Motels sind alle nach dem selben Prinzip aufgebaut: ein oder zweigeschossig, eine dicke Tür und, meist links daneben, ein Fenster. Direkt unter dem Fenster ist die Klimaanlage installiert, die in der Regel so unerträglich laut ist, dass man nur besoffen, mit Ohropax oder überhaupt nicht schlafen kann, weil man vergessen hat, nach einem Nichtraucher-Zimmer zu fragen und sich das Fenster nicht öffnen lässt. Hat man ausgelost, wer der Dumme ist, der vorne schlafen muss und somit die ganze Nacht von der Klimaanlage brutal angeblasen wird, dann nimmt man die Fernbedienung, prüft die Kanäle: „Toll! HBO!” oder „Wo ist der Weather Channel?” und schaut sich schließlich das Bad an. Hier steht fast immer eine Badewanne. Auch in den billigsten Motels, obwohl dort niemand auf die Idee kommen würde, sich bei einem Glas Rotwein und einem gutem Buch in die schäbige, vergilbte Wanne zu legen, um den in Fetzen von den letzten zwei Ringen herunterhängenden Duschvorhang im Kerzenlicht zu bewundern.
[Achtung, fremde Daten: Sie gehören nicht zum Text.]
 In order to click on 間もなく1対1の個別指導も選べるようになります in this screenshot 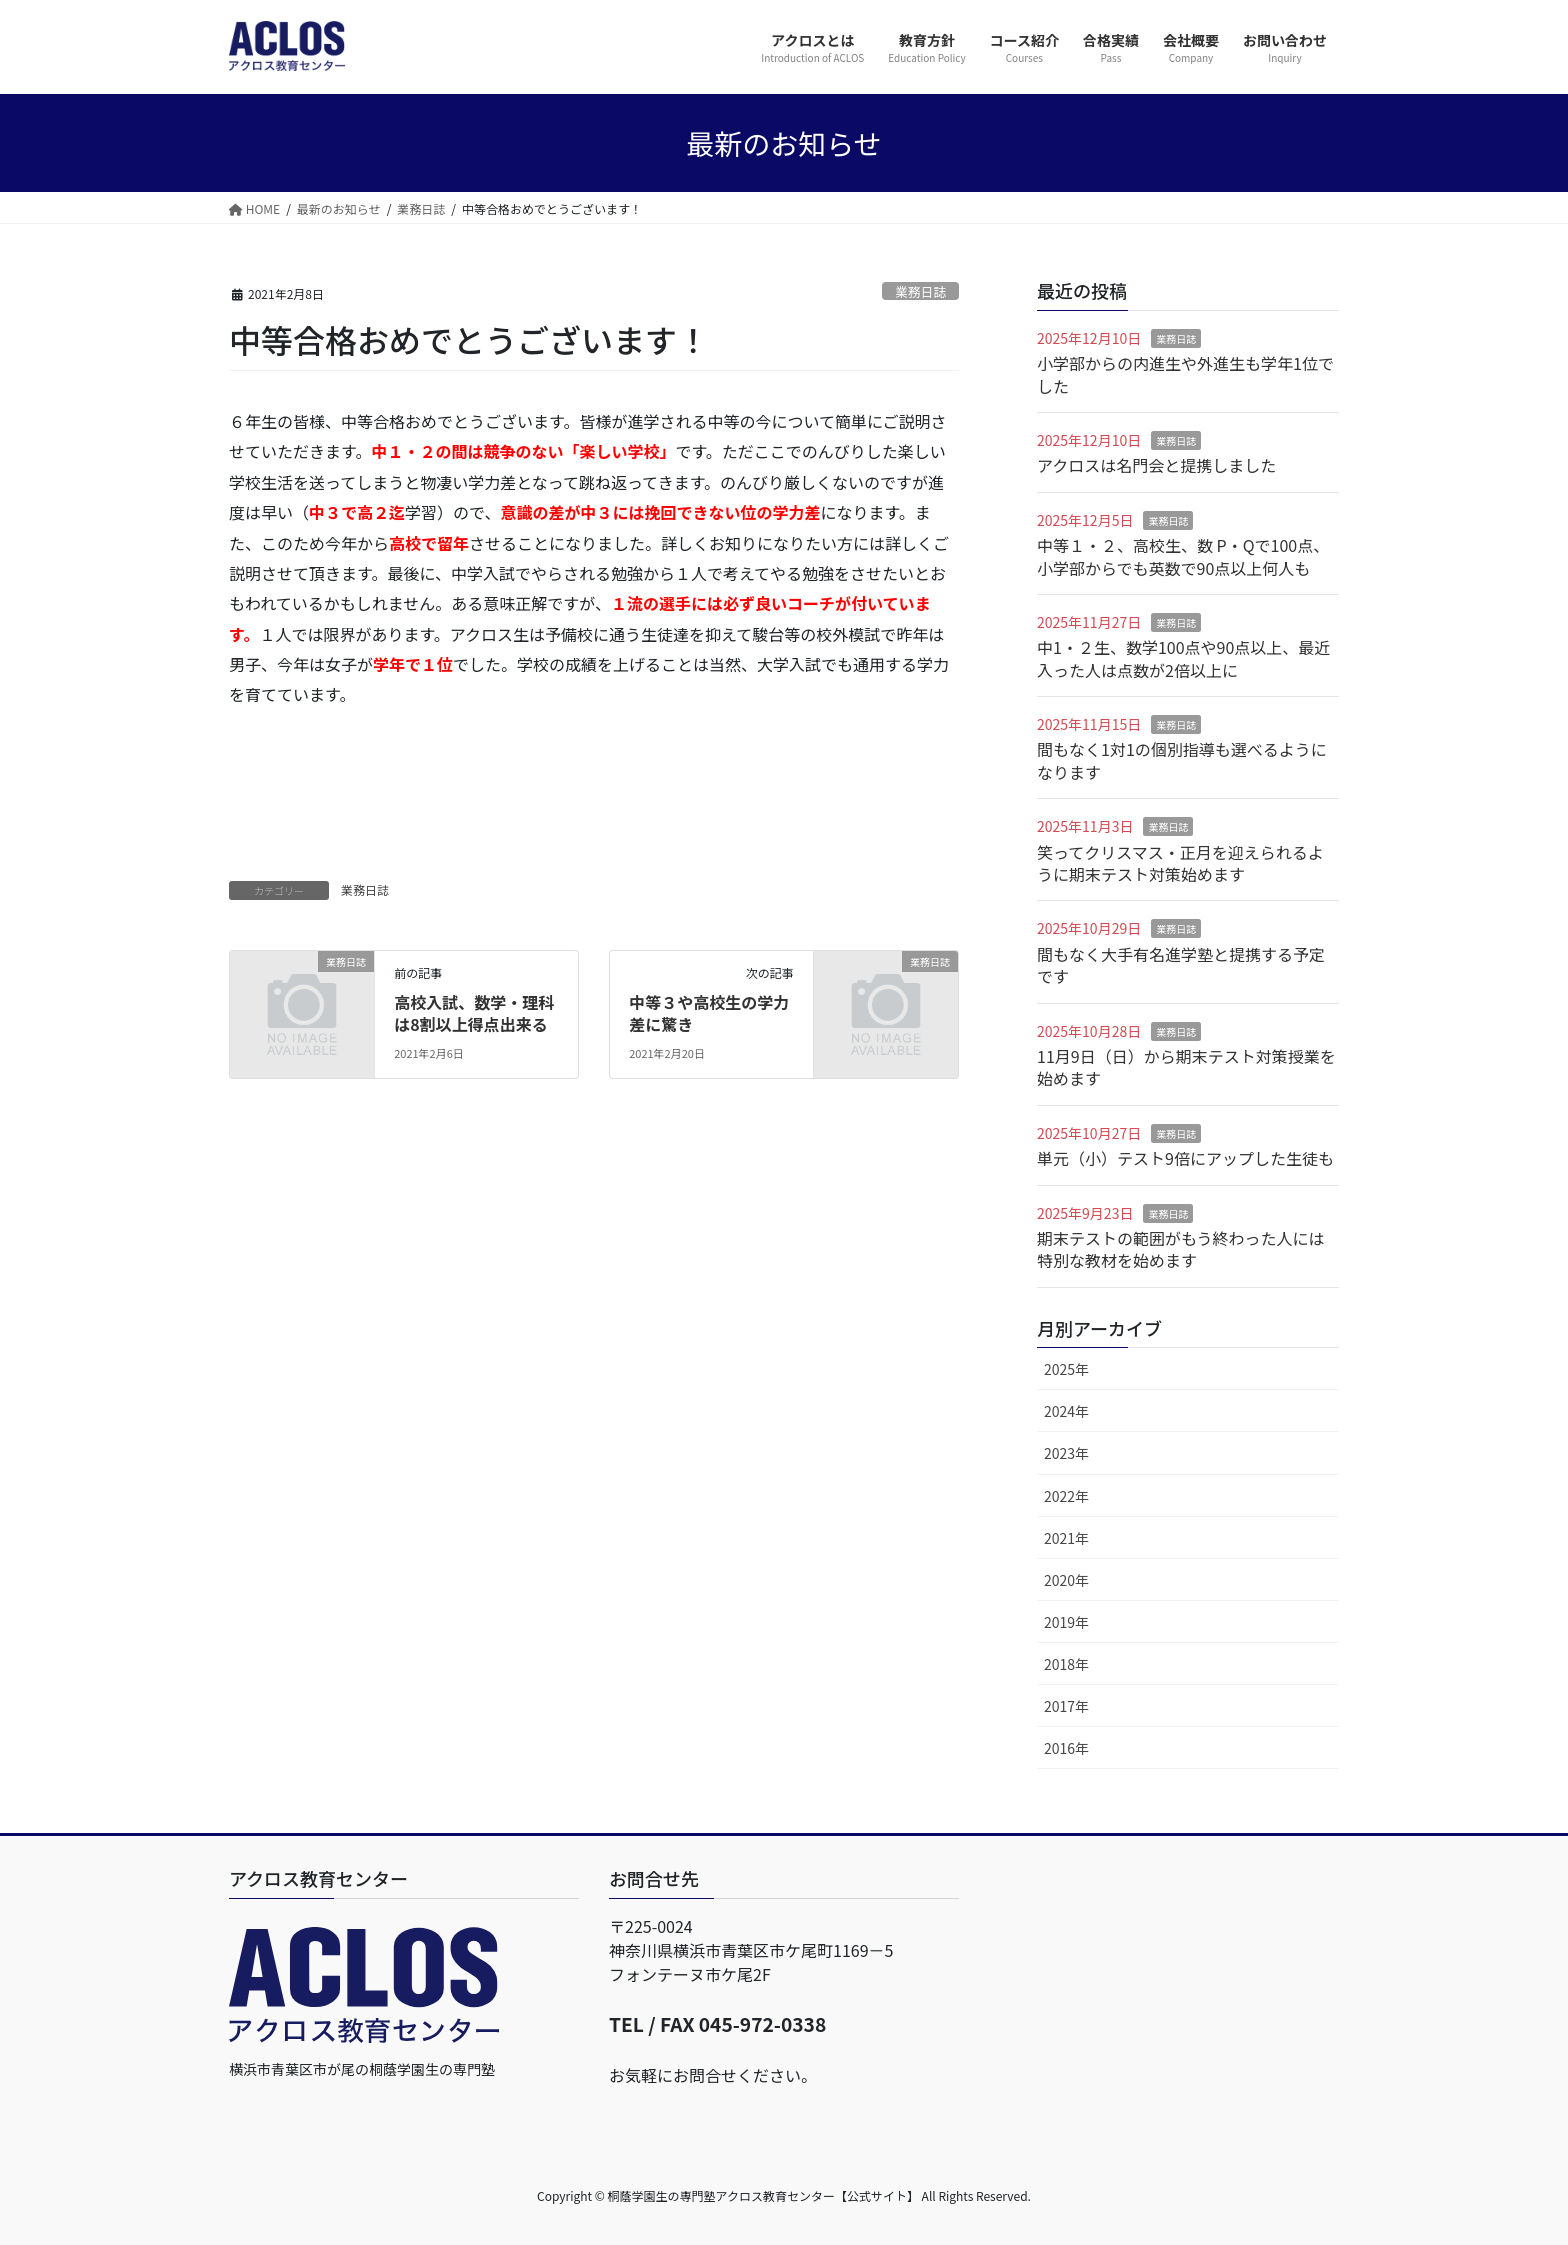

Eigentlich sind sie alle gleich, aber jedes Motel hat eine individuelle Note. Und während man in die Dämmerung hinein fährt, fragt man sich schon, ob man heute Abend wieder über einen dicken, roten Plüschteppich laufen wird und ob die Zimmerantenne des festgeschraubten Fernsehers diesmal nicht mitten im Finale der NBA Playoffs vom Schrank stürzt. Trotz solcher Überraschungen gibt es jedoch stets zwei Konstanten: der Abstand zwischen dem Bett und dem parkenden Auto beträgt maximal drei Meter. Und im Nachtschrank ist immer eine Bibel. Ich habe in unzähligen amerikanischen Motels genächtigt, und nicht einmal in dem schäbigsten Stundenmotel im Armenviertel Houstons, in dem der Teppich rund um den Fernseher mit den Hinterlassenschaften wichsender Truckerfahrer verklebt war, musste ich auf eine Bibel verzichten.